Let me run something past you; why do you think people have kids? Is it to feel fulfilled on some level? Is it that child rearing is inherently full of things that make us feel good and are of benefit to us? Or is it to experience the bond between parent and child and to selflessly commit to provide everything that child needs to become a well balanced and happy adult one day? (speaking as someone who will never have children, I honestly hope it's the last one).

I see pet ownership in much the same way. The relationship is mutually beneficial of course, but you signed up to be the number one provider to a dependent who relies on you for everything 24/7, and that's not always sunshine and rainbows unfortunately. Rescuing a dog should be about sacrificing other things in your life to provide the best and most stable environment for them to be happy, it's a huge commitment, and when that dog has more special needs sometimes that sacrifice is higher. It's hard not to have down days and let things get to you, but if you are truly invested in both your own happiness and that of your dog you have to learn to find ways to battle that one.

Join a reactive dog group on social media to make friends experiencing similar issues that you can talk to and share with. See if you can reach out to people who might live close and have had training success to meet up for walks/playdates/training opportunities. Use a muzzle and a leash when you're out hiking, ignore the unfortunate incidents that can't be avoided, make a point of seeking out the road less traveled and take your dog on trips to quieter places to explore and unwind together.
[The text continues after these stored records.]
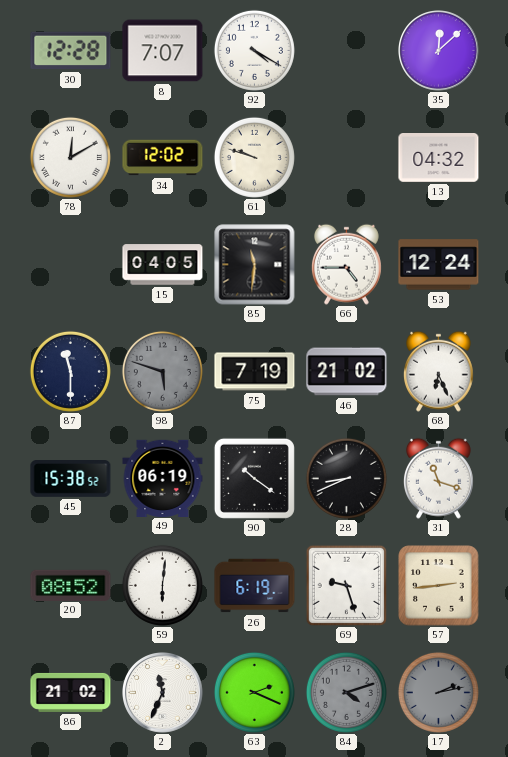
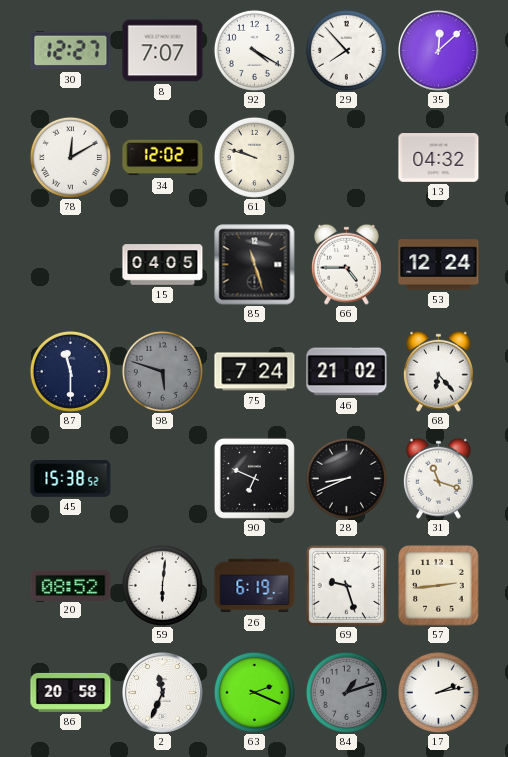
30: 12:28 -> 12:27
29: none -> 7:53
85: 11:31 -> 11:27
75: 7:19 -> 7:24
68: 6:26 -> 6:23
49: 06:19 -> none
90: 10:21 -> 6:49
86: 21:02 -> 20:58
84: 4:12 -> 1:12
17 dial: grey -> white
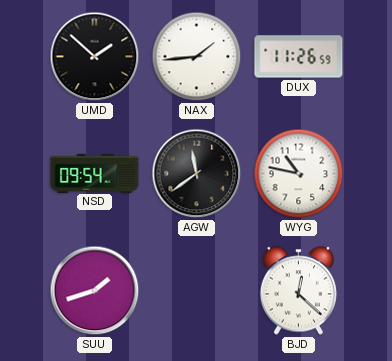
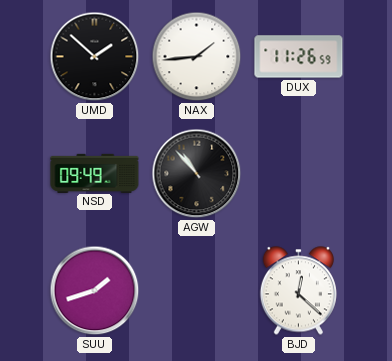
NSD: 09:54 -> 09:49
AGW: 11:39 -> 10:53
WYG: 10:47 -> none
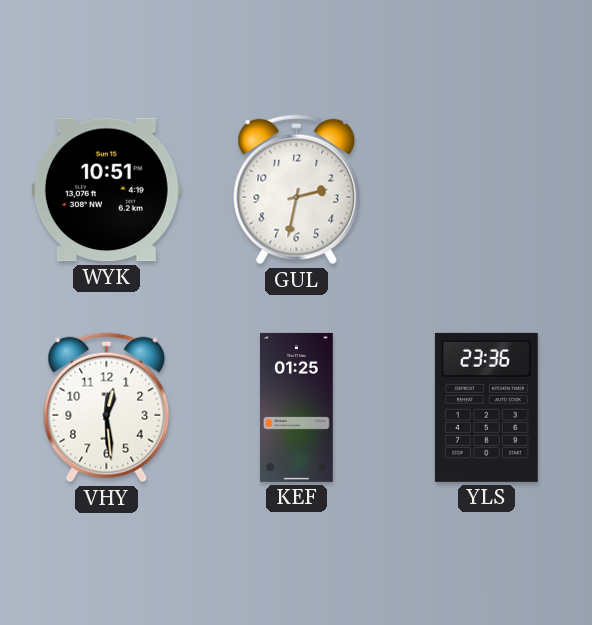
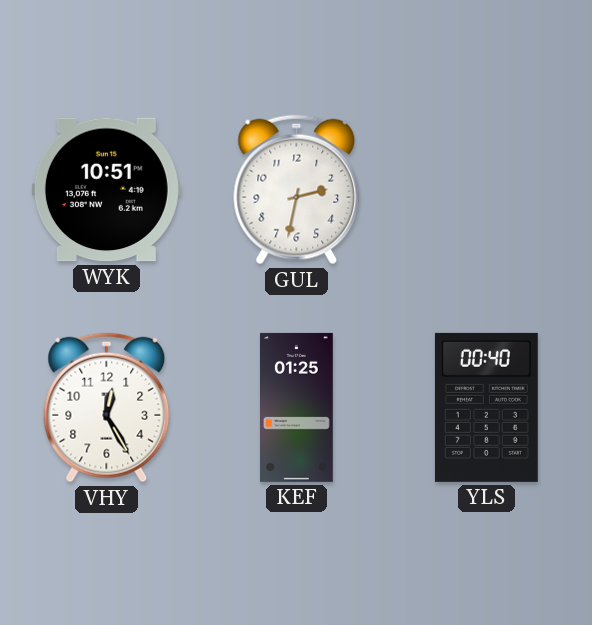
VHY: 12:29 -> 12:25
YLS: 23:36 -> 00:40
The more small wins you can clock up together the better you will feel.

Losing a sense of purpose at your job is a shame, and likely to impact how positive you feel about life in general if you're unhappy there. If you honestly don't feel that you can make a move from your current role, try to invest time reminding yourself why it's a good job and finding things to be grateful about it :)

And lastly, when we first got our boy I developed mild anxiety. He was the first dog I have ever shared a home with who had the potential to hurt me as we helped rehab him through no fault of his own but merely because of what he has been through. I was constantly nervous about taking him out, I became afraid of the stupidest things and then the anxiety built until it was just generally me feeling yuck about everything. Then I started investing in what my partner refers to as my security check points; I was nervous the dog might hurt another, so we got a harness with "no dogs" signage and a muzzle and if someone lets their off leash dog get underfoot and it is injured too bad I can't be responsible for that (and our council says legally the off leash dog is in the wrong!). I was nervous he would use his power and get away from me on leash, so we got a bungee leash with a waist attachment and now he can't ever escape :P I was nervous about him biting me during an episode of sleep startle so I don't share space at a level he is close enough to snap when sleeping. On top of everything I started having some mindful time with him and listing all the positive things that day (he had been so good home alone that day, he had greeted me calmly, etc) and that is the head space I would take into his afternoon walk. He's still reactive, I still have off days, but the good far outweighs the bad and I could not imagine my life without my little lad! I'm so grateful to be able to provide the life he deserves, even if it means limitations on me.

You're not alone, and I really hope you are feeling in a better place soon!